Girl Scouts who posed for Yokohama statue reunited 52 years later

by Shusuke Murai

Staff Writer

By the shore of Yamashita Park in Yokohama, the city where Japanese and American culture intersect, there stands a statue of three girls. Two are shaking hands while their other hands are raised to their heads to show respect, and a third girl stands beside them.

Erected in 1962, the statue is a symbol of the borderless friendship the Girl Scouts of the two nations share. It also symbolizes the re-establishment of Japan-U.S. relations after World War II.

Last year, Girl Scout leaders in both countries embarked on a quest to find the three girls the statue was modeled on, hoping to reunite them.

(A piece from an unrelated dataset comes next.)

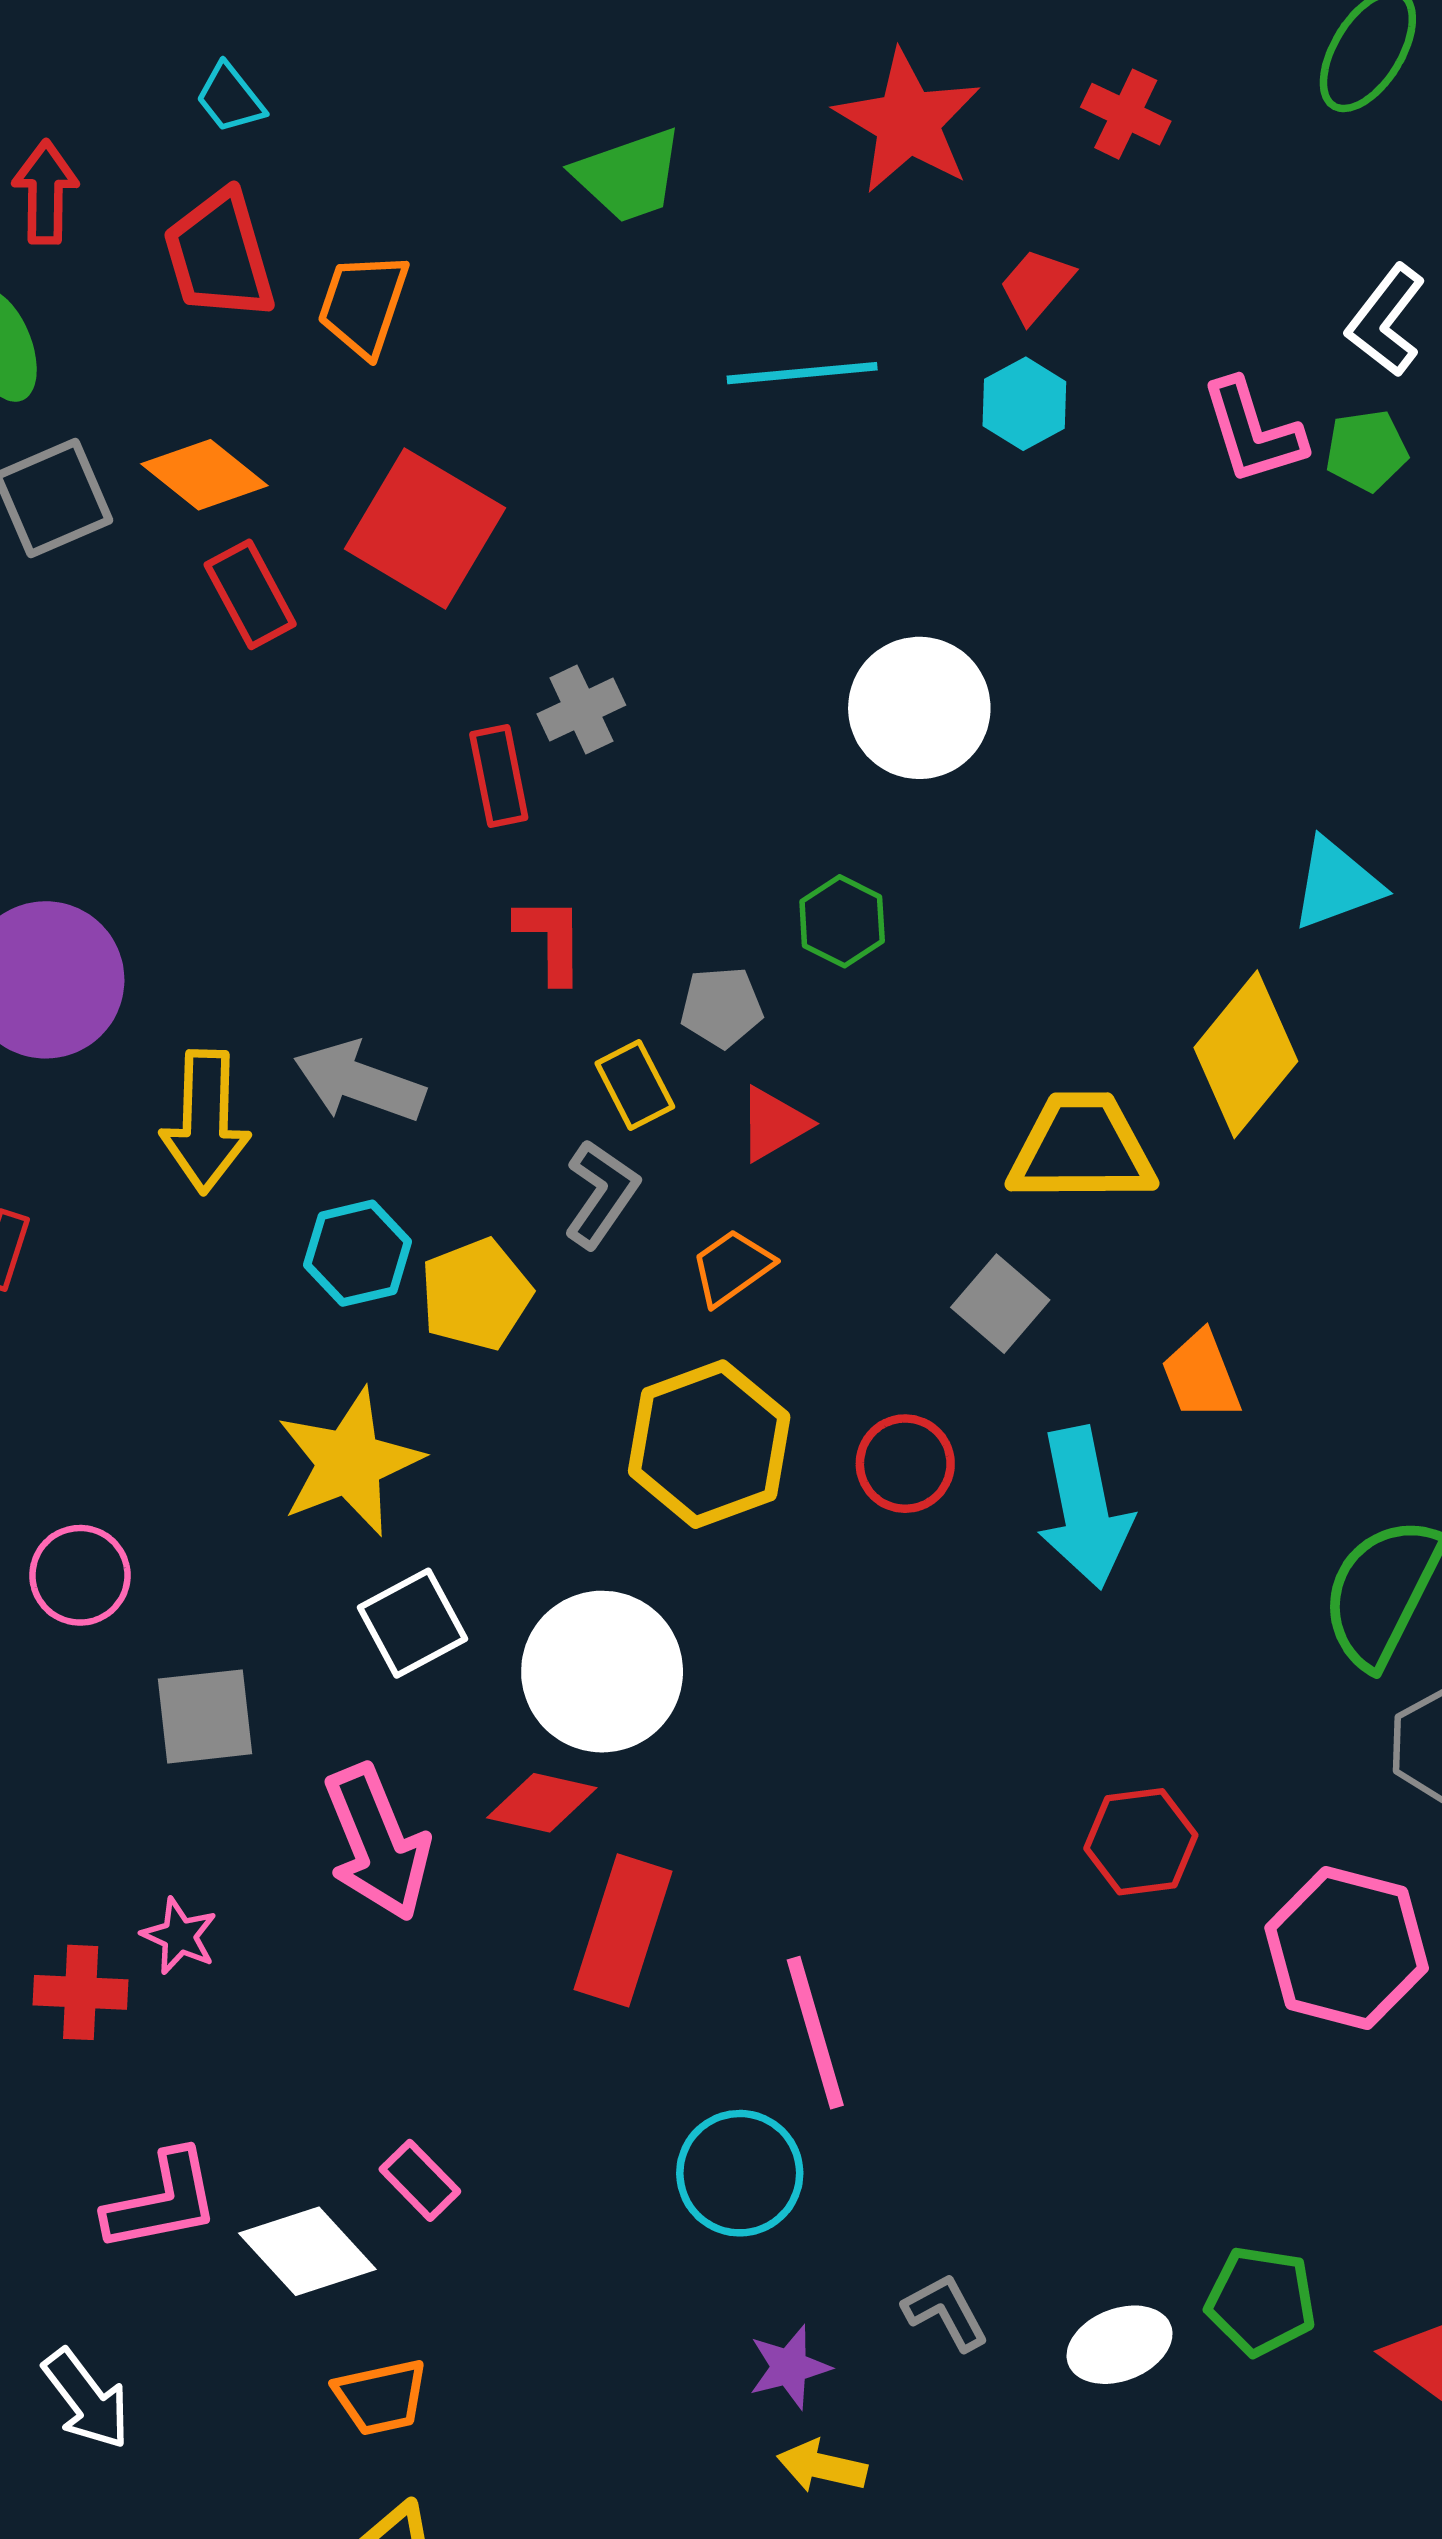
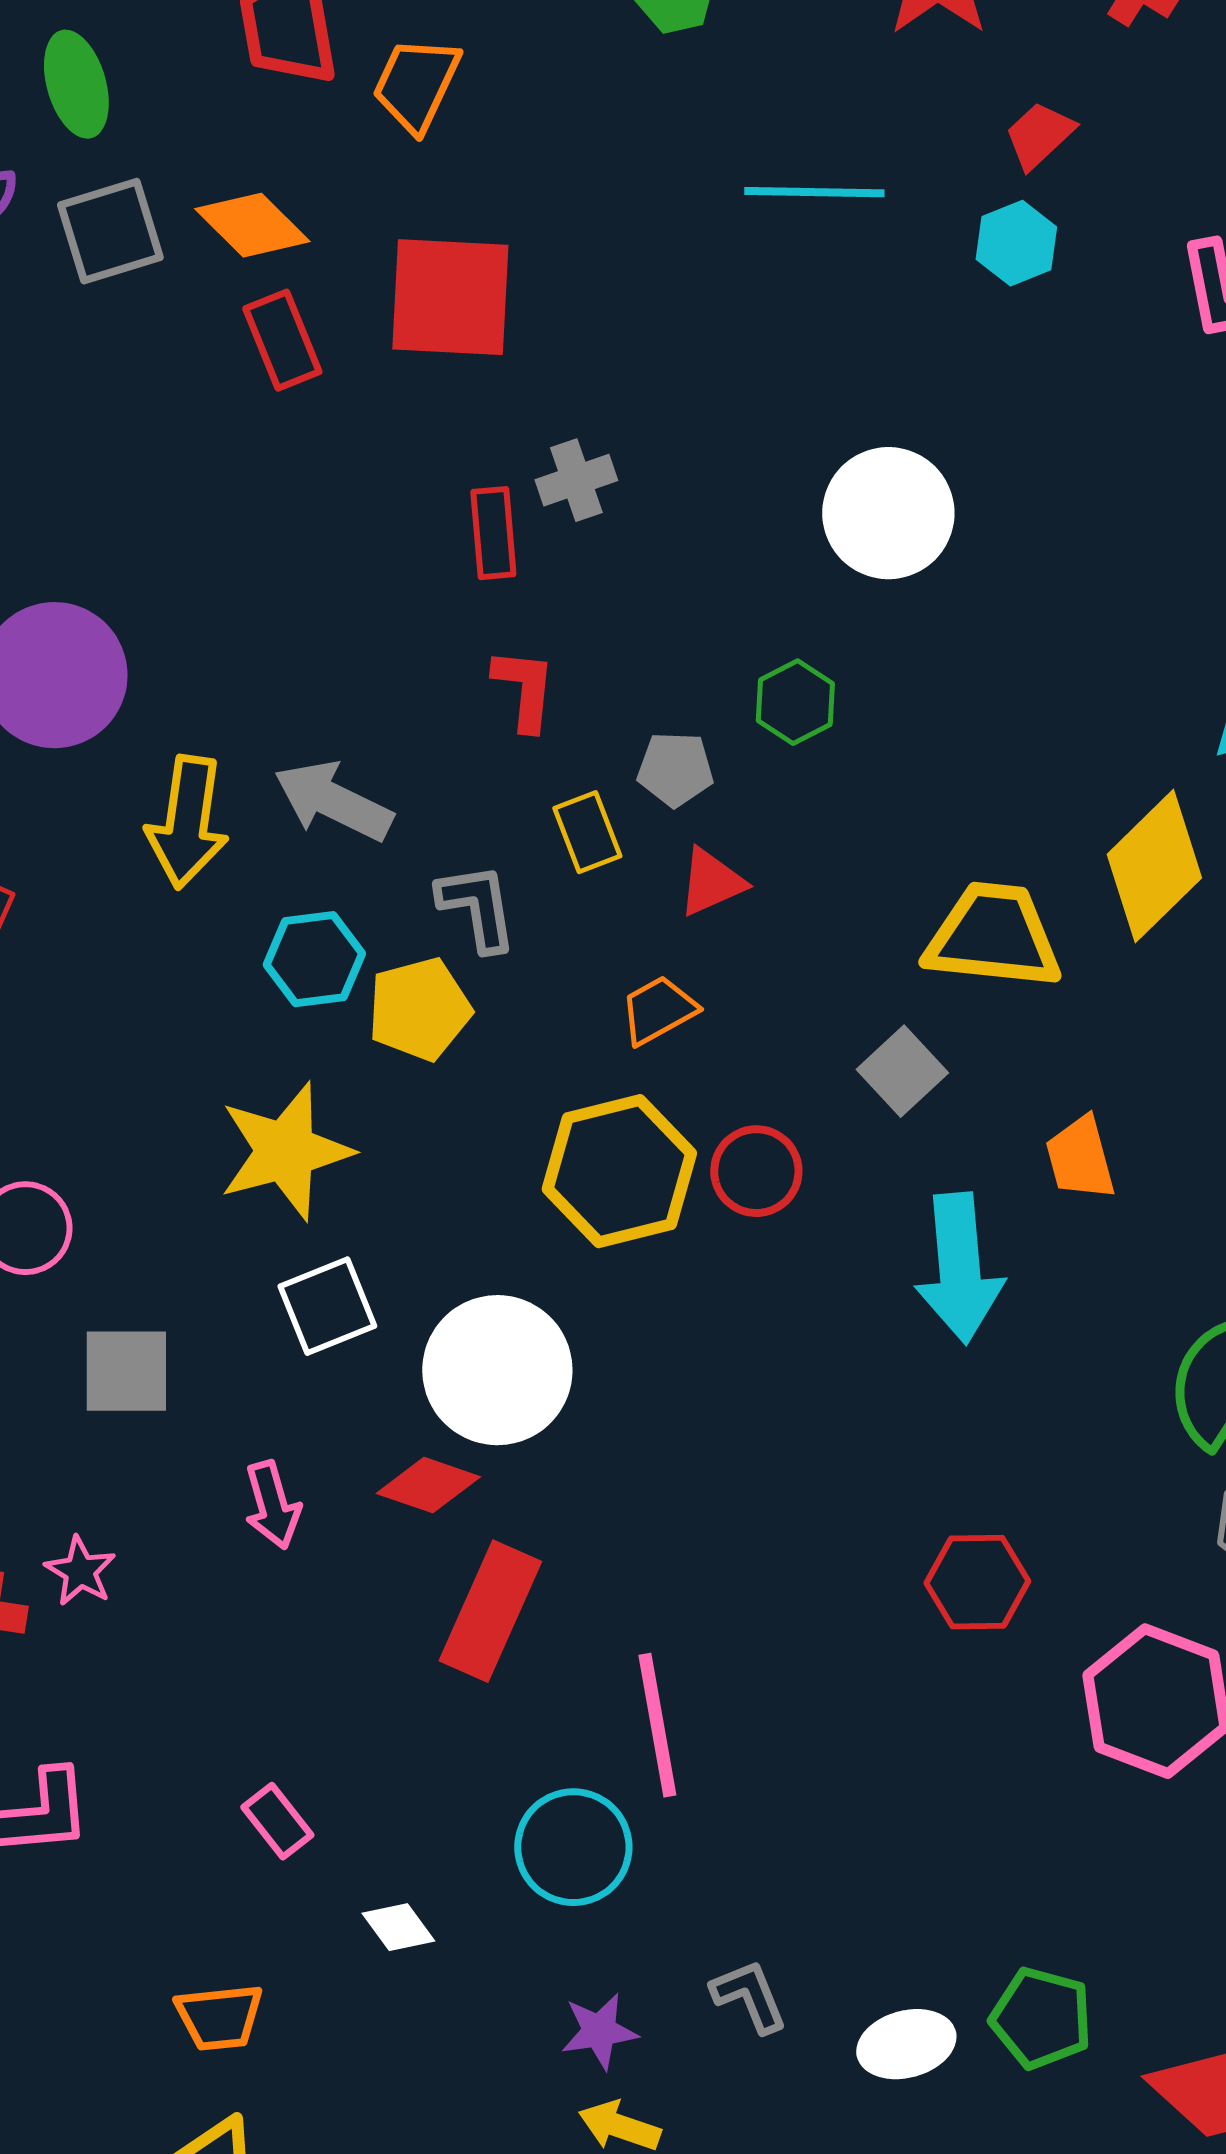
red square: (425, 528) -> (450, 297), turned -34
gray L-shape: (601, 1194) -> (477, 907), moved, turned -50
red circle: (905, 1464) -> (756, 1171), moved
pink arrow: (377, 1843) -> (272, 1505), size x0.6
white diamond: (307, 2251) -> (398, 1927), moved, size x0.6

Fifty-two years after the statue was erected, promising perpetual friendship between Japan and the United States and their fellow scouts, two of the models, Libby Watson and Hiroko Tanaka, met Friday at Narita International Airport for the first time since posing for the project.

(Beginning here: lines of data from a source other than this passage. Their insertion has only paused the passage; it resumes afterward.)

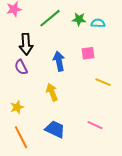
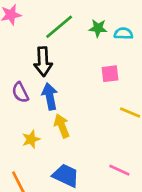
black arrow: (26, 44) -> (43, 62), moved
blue arrow: (59, 61) -> (50, 96), moved
yellow star: (17, 107) -> (31, 139), moved

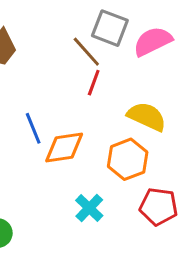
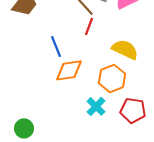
blue line: (33, 128) -> (56, 46), moved
cyan cross: (89, 208) -> (96, 106), moved

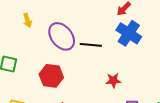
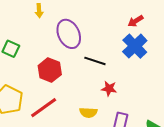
black line: (91, 45) -> (95, 61), moved

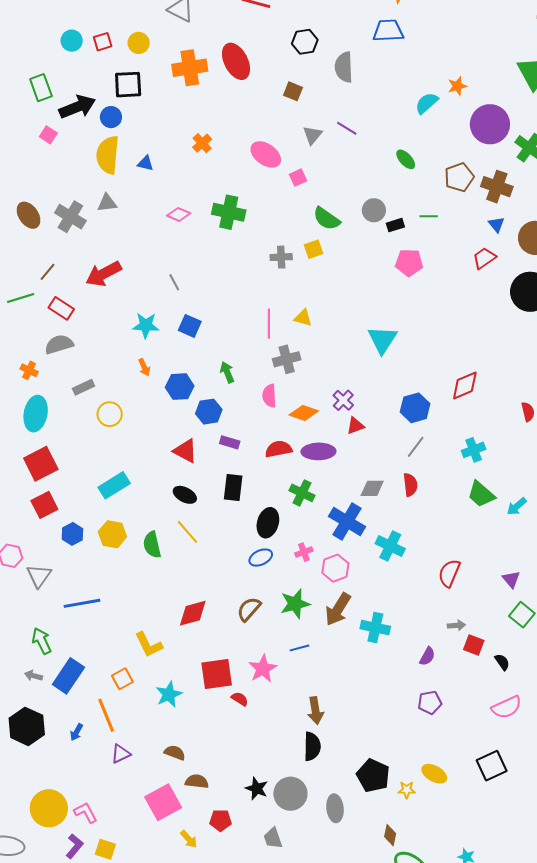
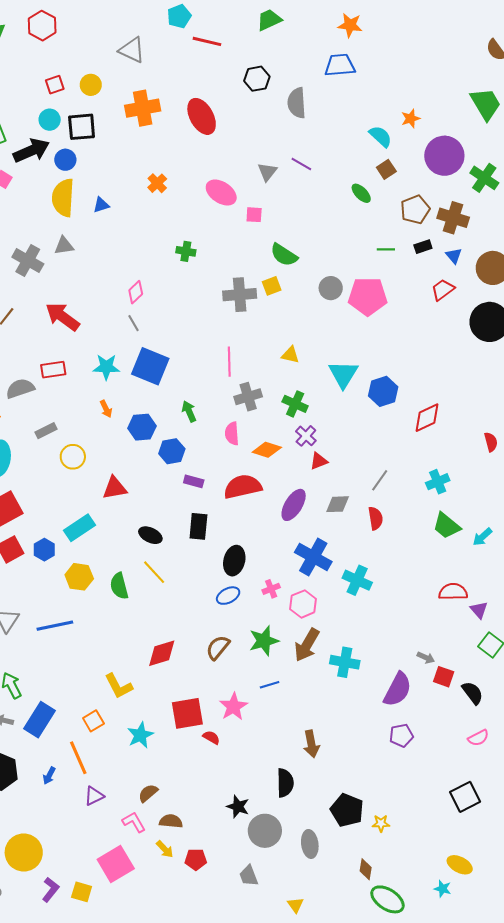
cyan circle: (72, 41) -> (50, 120), moved
red ellipse: (236, 61) -> (202, 116), moved
brown square: (293, 91) -> (386, 169), moved, turned 36
cyan semicircle: (427, 103) -> (380, 136), turned 85
blue triangle: (145, 163) -> (101, 205), turned -30
pink square: (298, 178) -> (254, 215), turned 30
gray circle: (374, 210) -> (331, 288), moved
green cross: (229, 212) -> (186, 251), size x0.6
pink diamond: (179, 214) -> (136, 292), moved, turned -65
black rectangle: (395, 225) -> (423, 247), moved
gray cross: (281, 257) -> (240, 295), size x1.5
pink pentagon: (409, 263) -> (368, 296), size x1.4
red arrow: (104, 274) -> (63, 317), turned 66
red rectangle: (61, 308) -> (53, 370), moved, turned -40
yellow triangle: (303, 318) -> (290, 355), moved
blue square: (190, 326) -> (150, 366), size x1.6
blue hexagon: (415, 408) -> (383, 391), moved
red semicircle: (278, 449) -> (243, 487), size x1.4
red triangle: (185, 451) -> (115, 488), moved, turned -36
purple ellipse: (318, 451) -> (294, 505), moved, turned -56
gray diamond: (372, 488) -> (338, 504), moved
green cross: (302, 493) -> (295, 404), moved
blue hexagon: (72, 534) -> (44, 550), moved
red semicircle: (449, 573) -> (453, 592), moved, turned 68
blue line: (82, 603) -> (55, 626), moved
gray arrow: (456, 625) -> (426, 658), turned 30
purple semicircle: (427, 656) -> (398, 689), size x1.8
black semicircle: (502, 662) -> (473, 693), size x1.4
pink semicircle: (507, 707) -> (478, 738), size x0.7
brown arrow: (315, 711) -> (311, 744), moved
brown semicircle: (175, 753) -> (148, 793), turned -60
yellow ellipse: (434, 774) -> (460, 865), moved
black star: (257, 789) -> (238, 807), moved
pink square: (163, 802) -> (116, 864), moved
pink L-shape: (86, 813) -> (134, 822), moved
yellow arrow: (189, 839) -> (165, 849), moved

The scout leaders involved in the reunion project weren’t certain if any of the three were still alive, so bringing Watson and Tanaka together was a happy accomplishment. They have yet to find the third model for the statue, Audrea Cox.

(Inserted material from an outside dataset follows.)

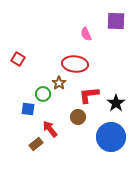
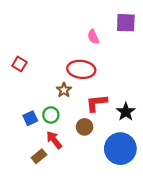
green circle: (43, 94) -> (51, 115), moved
blue square: (28, 109) -> (30, 118), turned -32

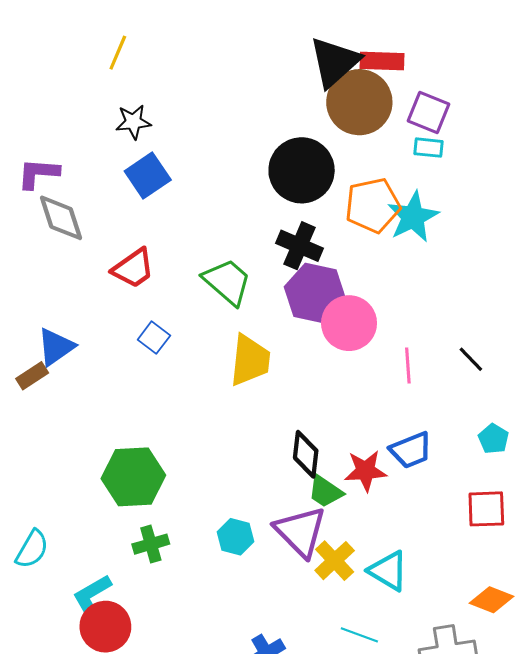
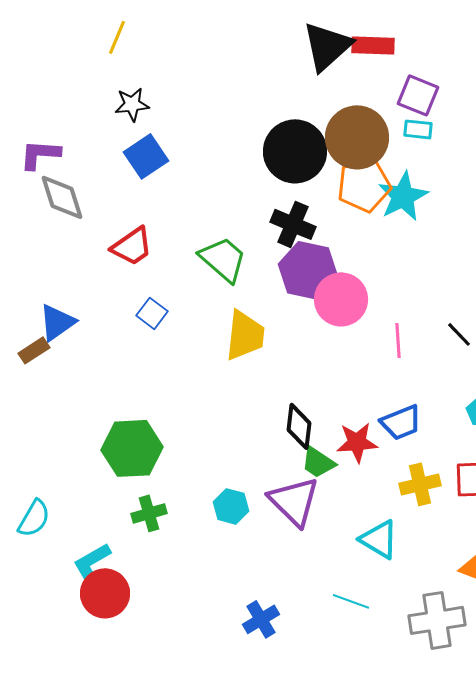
brown circle: (359, 102) -> (357, 137), moved
yellow cross: (335, 561) -> (420, 484), moved, turned 30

“It was a wonderful, emotional journey . . . back to the place where I loved to live with my family,” said Watson, who now sits on the board of directors for Girl Scouts of Texas, Oklahoma Plains.

It was her first visit to Japan since 1965, when she was a 15-year-old Girl Scout who lived in Yokohama with her family because of her father’s job.

“The tie that Girl Scouts bring, that bonds never be broken. . . . Girl Scouts are friends and sisters all around the world,” she said.

Tanaka, who is now an artist who teaches people with intellectual disabilities, left the Girl Scouts when she was 18. With tears in her eyes, she also remembered the moment when she and Watson pledged the two nations’ friendship.

“Hopefully the meaning of the handshake can spread not only between the U.S. and Japan but to everyone around the world, promoting the bonds of people. That is my ultimate hope,” she said.

“As long as the friendship statue stands, our friendship will also prevail beyond all borders,” Tanaka added.

Satoko Kajima-Best, who settled in Washington to support the intercultural activities of the Girl Scouts of America and Japan, started the reunion project in March last year, hoping to bring the three who posed for the statue together. She expressed her thanks for the people who have been supporting her.

Kajima-Best started her quest after being inspired by an article about Watson that she read in the U.S. Girl Scouts magazine in October 2006. She suddenly realized that three girls actually posed for the statue in Yamashita Park. Six years after reading the article, she came across it again in her home and launched the reunion project in March 2013, simply out of curiosity to learn about the roots of the statue that symbolizes the friendship of the two nations’ Girl Scouts.

With scant information to go on and with the people involved in the statue’s establishment either no longer in the Girl Scouts or possibly no longer alive, the Girl Scout network helped track down Watson and Tanaka.

To bring about the pair’s reunion, the scout leaders launched the Japan branch’s first-ever crowd-funding project. Between July 14 and Aug. 31, it collected ¥308,000 from 23 contributors.

Research into the Girl Scouts also revealed unknown facts about the statue and Japan-U.S. relations during Japan’s rapid economic growth in the 1960s. The statue was built in 1962 to celebrate the 50-year anniversary of the Girl Scouts of the United States, along with the celebration of Japan’s return to the World Association of Girl Guides and Girl Scouts, a group that Japan had forbidden participation in during the wartime ban on Western customs.

Girl Scouts of Japan and the U.S. worked together to erect the statue. The U.S. scouts sold marigold seeds to raise money while Japanese scouts collected donations.

Thanks to cooperation by Toshiko Uchiyama, a former Girl Scout and the wife of then-Kanagawa Gov. Iwataro Uchiyama, the statue was erected in Yamashita Park, a symbolic location for U.S.-Japan relations as the area was commandeered by Allied Occupation authorities after the war before being returned to Japan in 1959.

Watson will stay in Japan until Friday to spend time with Tanaka and Girl Scout members. She plans to visit Hakone and Kamakura in Kanagawa Prefecture, places she visited with her family half a century ago.

“Unfortunately, not many people are aware of the Girl Scouts in Japan,” Kajima-Best said. “People who had never heard of Girl Scouts before, I hope they are going to get interested in what we are doing, and how wonderful an opportunity for girls to be involved in (a project like this),” she said.